You were probably expecting me to post one of these photos, but I actually think the whole premise behind the website is kind of mean and rude. So here, have a kitten instead.
Now, while I don’t approve of real people being made fun of— we can all still use a good Walmart joke every once in a while.
The following joke has been circulating for at least 10 years. The earliest version I could find (using a 3-second Google search) was posted toEbaum’s World in 2008. But it looks like it made its rounds after it was posted by a Facebook user named David Geller and taken as truth a couple of years ago.
Either way, it’s a good joke, even garnering over 2.2k upvotes on Reddit’s /r/jokes subreddit. So without further ado, here you go:
So I finally landed a job as a Wal-Mart greeter, and about two hours into my first day on the job a loud, mean, and unattractive woman enters the store with her two children, yelling obscenities at them the whole way.
Per my greeter instructions, I pleasantly said, “Good Morning and welcome to Wal-Mart. Nice children, you have there, are they twins?”
Agitated, the women sharply fires back, “Hell no, they ain’t twins. This one here’s 7, and this one here’s 10. Why would you think they’re twins?

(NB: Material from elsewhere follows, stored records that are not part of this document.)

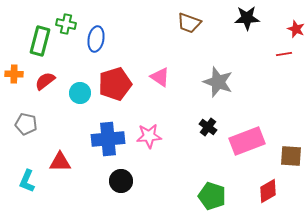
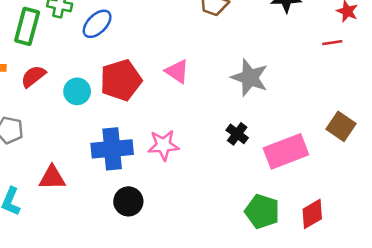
blue ellipse: (96, 39) -> (97, 24), turned 35
brown square: (291, 156) -> (341, 126), moved, turned 30
green pentagon: (212, 196) -> (262, 211), moved

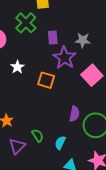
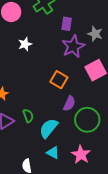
orange square: (46, 80) -> (59, 80), moved
cyan semicircle: (60, 143) -> (48, 128), size x1.5

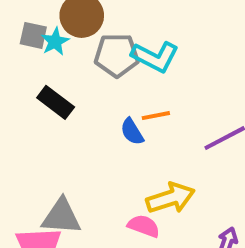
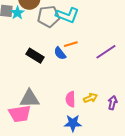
black rectangle: (56, 102) -> (35, 56), moved
yellow arrow: (171, 198) -> (90, 98), moved, size x0.6
pink semicircle: (144, 226) -> (70, 99), turned -105

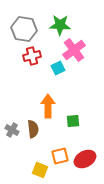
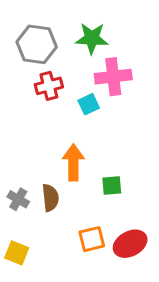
pink cross: (74, 50) -> (113, 77), turned 30
yellow square: (40, 170) -> (17, 253), moved

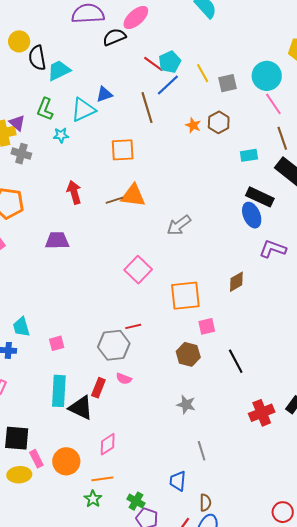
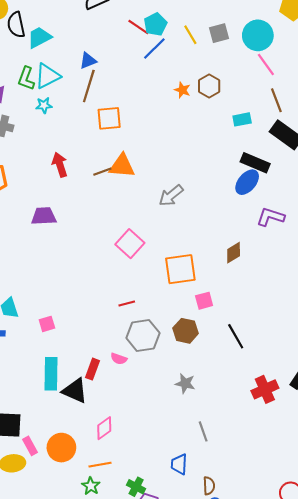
gray square: (228, 83) -> (219, 33), moved
brown line: (147, 108) -> (89, 86), moved, turned 36
cyan triangle: (83, 110) -> (48, 76), moved
blue ellipse: (252, 215) -> (247, 182), turned 65
gray hexagon: (114, 345) -> (143, 335), moved

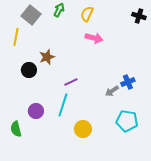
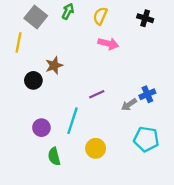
black cross: (139, 16) -> (145, 18), moved
purple line: (71, 82) -> (97, 94), moved
green semicircle: (16, 129) -> (54, 156), moved

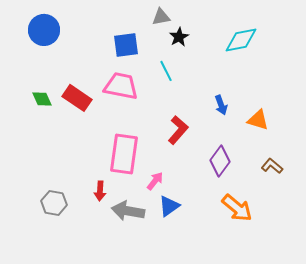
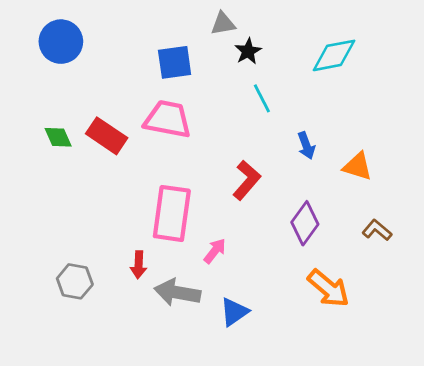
cyan line: (166, 71) -> (262, 98), moved
blue triangle: (169, 206) -> (234, 312), moved

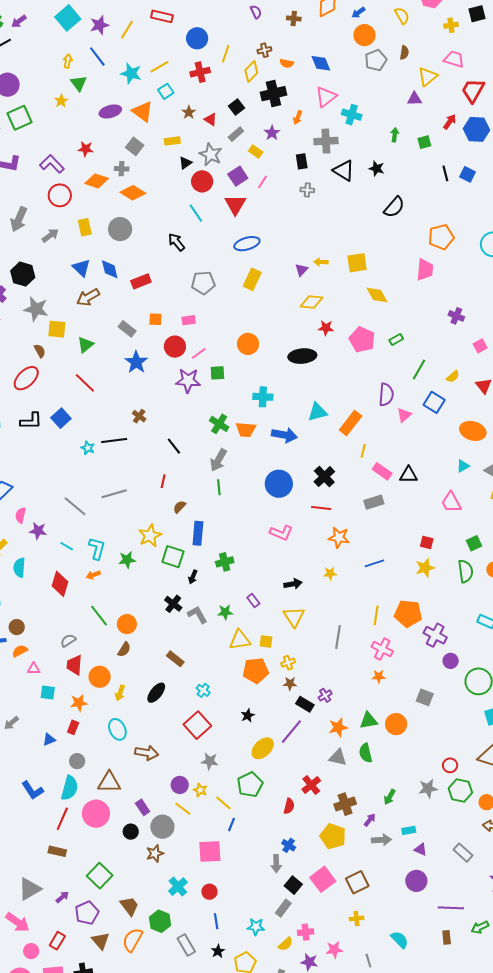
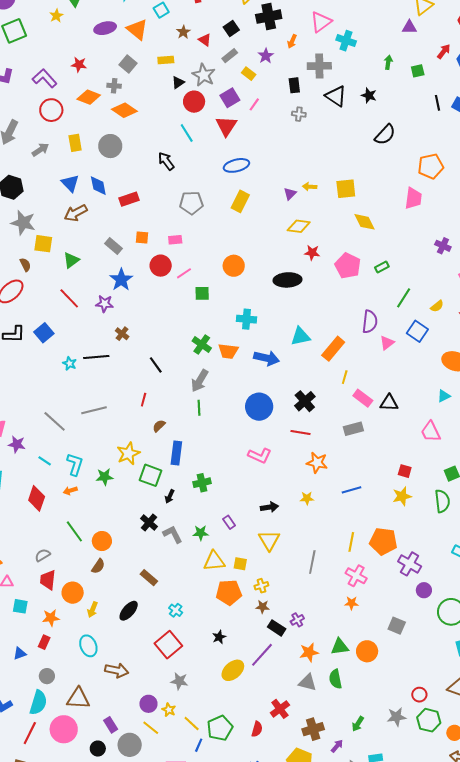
purple star: (188, 381) -> (104, 304), moved, size x0.7
green pentagon: (250, 785) -> (220, 728), moved

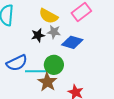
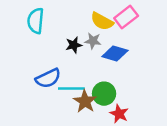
yellow semicircle: (48, 16) -> (102, 21), moved
green circle: (54, 65) -> (104, 94), moved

Are you blind, stupid, or both?”
To which I replied, “Ma’am, I am neither blind nor stupid. I just couldn’t believe that someone slept with you twice.”
Although many of Reddit’s particular users argued over the TRUE last line of the joke—which is apparently “My supervisor said I wasn’t cut out for this kind of work”— most enjoyed it.
“Hahaha good one”
C’mon, you know you giggled.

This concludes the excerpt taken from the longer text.